The store, at 2000 N. Wenatchee Avenue, closed to customers Thursday afternoon after 21 infections among staff became public. Walmart officials said it would reopen Saturday after extensive cleaning.

But while rising COVID-19 cases were common knowledge among store employees for more than a week, the Chelan-Douglas Health District said today the store did not step forward to report the infections, as required under Gov. Jay Inslee’s public health orders relating to the pandemic.

“The only way we discovered it is we reached out to Walmart after your inquiries about it,” health district public information officer Veronica Farias told NCWLIFE.

Business operations in Washington have been regulated since March by a series of executive orders signed by Inslee, deemed “Safe Start,” aimed at suppressing the spread of the novel coronavirus. Walmart stores in Washington have remained open throughout the pandemic as essential businesses, providing food and other necessities.

One Safe Start order, signed July 7, demands businesses notify their local health departments “within 24 hours if the employer suspects COVID-19 is spreading in the employer’s workplace, or if the employer is aware of 2 or more employees who develop confirmed or suspected COVID-19 within a 14-day period.”

The first on-staff cases of COVID-19 became known among Walmart Supercenter workers about July 12, employees said. At least 10 cases were common knowledge by July 17, and seven more cases by Monday, employees told NCWLIFE earlier this week.

On Tuesday, Walmart’s local store managers referred NCWLIFE’s calls to corporate spokespeople, who refused to confirm the outbreak. NCWLIFE also sought confirmation from the health district, which in turn contacted Walmart. The company then turned over a list of 21 associates who’d tested positive for the virus, Farias said.

Individually, the district was already aware of each case, Farias said. But their employment at the same facility was not yet locally recorded, because contact tracing of COVID-19 cases in Chelan and Douglas counties is conducted by the state Department of Health. That slowed the local process of recognizing a “cluster” — defined as multiple COVID-19 diagnoses, including at least two symptomatic cases, that appear to show transmission in a shared, non-household location such as a workplace.

“Once we got the names, we put them in the database,” Farias said. “We had all the positive reports, but did not know each of the individuals worked at Walmart until we got the list from Walmart.”

Walmart director of global communications Anne Hatfield and senior manager for national media relations Casey Staheli, both of whom provided statements to NCWLIFE earlier in the week, did not respond to an email request for comment Friday.

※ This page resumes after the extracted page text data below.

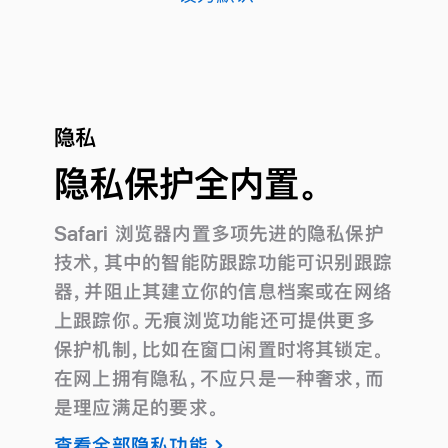
隐私
隐私保护全内置。
Safari 浏览器内置多项先进的隐私保护
技术，其中的智能防跟踪功能可识别跟踪
器，并阻止其建立你的信息档案或在网络
上跟踪你。无痕浏览功能还可提供更多
保护机制，比如在窗口闲置时将其锁定。
在网上拥有隐私，不应只是一种奢求，而
是理应满足的要求。
查看全部隐私功能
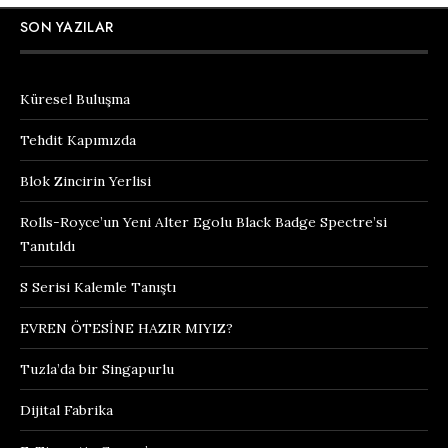
SON YAZILAR
Küresel Buluşma
Tehdit Kapımızda
Blok Zincirin Yerlisi
Rolls-Royce’un Yeni Alter Egolu Black Badge Spectre’si
Tanıtıldı
S Serisi Kalemle Tanıştı
EVREN ÖTESİNE HAZIR MIYIZ?
Tuzla’da bir Singapurlu
Dijital Fabrika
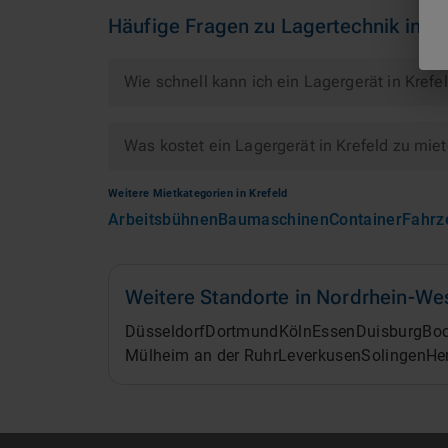
Häufige Fragen zu
Lagertechnik
in
Kr
Wie schnell kann ich ein Lagergerät in Krefe
Was kostet ein Lagergerät in Krefeld zu mie
Weitere Mietkategorien in
Krefeld
Arbeitsbühnen
Baumaschinen
Container
Fahrz
Weitere Standorte in
Nordrhein-Wes
Düsseldorf
Dortmund
Köln
Essen
Duisburg
Bo
Mülheim an der Ruhr
Leverkusen
Solingen
He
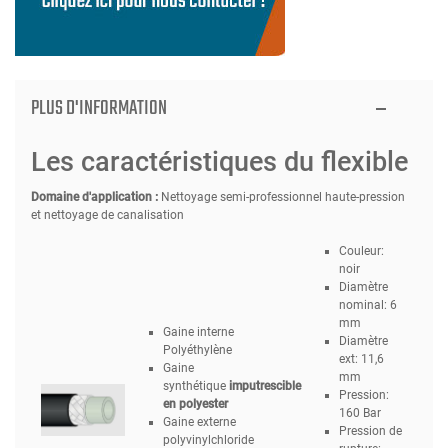
PLUS D'INFORMATION
Les caractéristiques du flexible
Domaine d'application :
Nettoyage semi-professionnel haute-pression
et nettoyage de canalisation
Couleur:
noir
Diamètre
nominal: 6
mm
Gaine interne
Diamètre
Polyéthylène
ext: 11,6
Gaine
mm
synthétique
imputrescible
Pression:
en polyester
160 Bar
Gaine externe
Pression de
polyvinylchloride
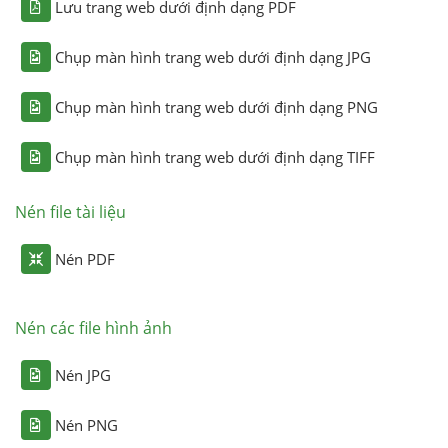
Lưu trang web dưới định dạng PDF
Chụp màn hình trang web dưới định dạng JPG
Chụp màn hình trang web dưới định dạng PNG
Chụp màn hình trang web dưới định dạng TIFF
Nén file tài liệu
Nén PDF
Nén các file hình ảnh
Nén JPG
Nén PNG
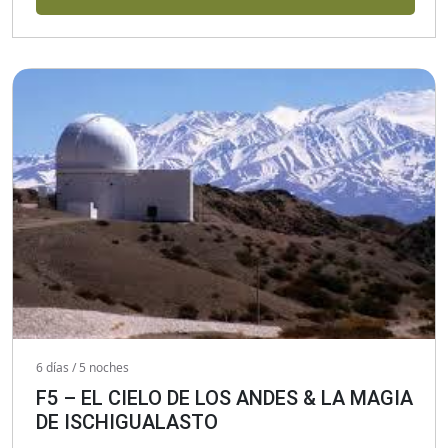
6 días / 5 noches
F5 – EL CIELO DE LOS ANDES & LA MAGIA
DE ISCHIGUALASTO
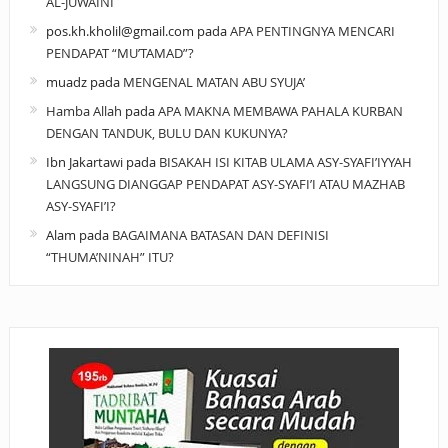
AL-JUWAINI
pos.kh.kholil@gmail.com
pada
APA PENTINGNYA MENCARI
PENDAPAT “MU’TAMAD”?
muadz
pada
MENGENAL MATAN ABU SYUJA’
Hamba Allah
pada
APA MAKNA MEMBAWA PAHALA KURBAN
DENGAN TANDUK, BULU DAN KUKUNYA?
Ibn Jakartawi
pada
BISAKAH ISI KITAB ULAMA ASY-SYAFI’IYYAH
LANGSUNG DIANGGAP PENDAPAT ASY-SYAFI’I ATAU MAZHAB
ASY-SYAFI’I?
Alam
pada
BAGAIMANA BATASAN DAN DEFINISI
“THUMA’NINAH” ITU?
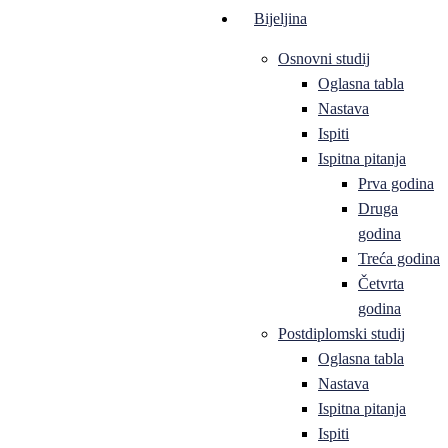
Bijeljina
Osnovni studij
Oglasna tabla
Nastava
Ispiti
Ispitna pitanja
Prva godina
Druga
godina
Treća godina
Četvrta
godina
Postdiplomski studij
Oglasna tabla
Nastava
Ispitna pitanja
Ispiti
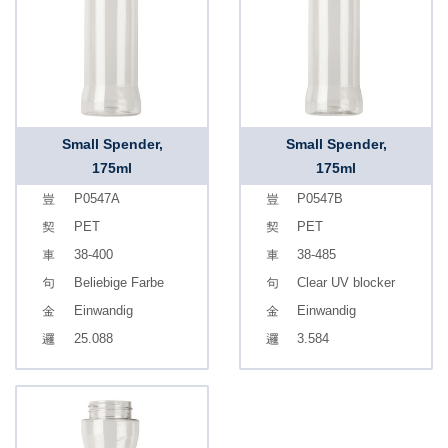
Small Spender,
Small Spender,
175ml
175ml
P0547A
P0547B
PET
PET
38-400
38-485
Beliebige Farbe
Clear UV blocker
Einwandig
Einwandig
25.088
3.584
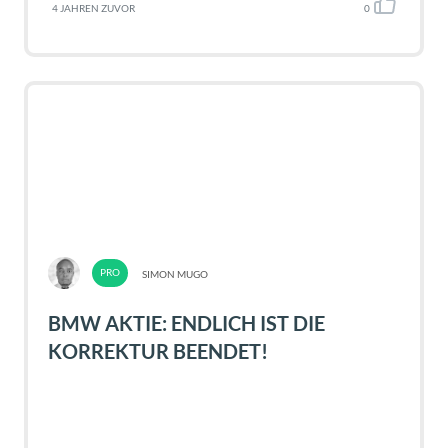
4 JAHREN ZUVOR
0
SIMON MUGO
BMW AKTIE: ENDLICH IST DIE
KORREKTUR BEENDET!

Multiple employees told NCWLIFE that store management had not consistently enforced requirements for facial masking among some associate teams, and did not tell workers the extent of on-staff COVID-19 infections, even as the numbers climbed between July 12 and July 21.

Most of the known cases appeared on Walmart’s overnight teams, responsible for receiving new shipments of goods and stocking shelves for the start of each business day. Employees who spoke with NCWLIFE said managers at the store seldom enforced rules on mask-wearing, required by Safe Start and by the company’s own policies, among the after-hours workers.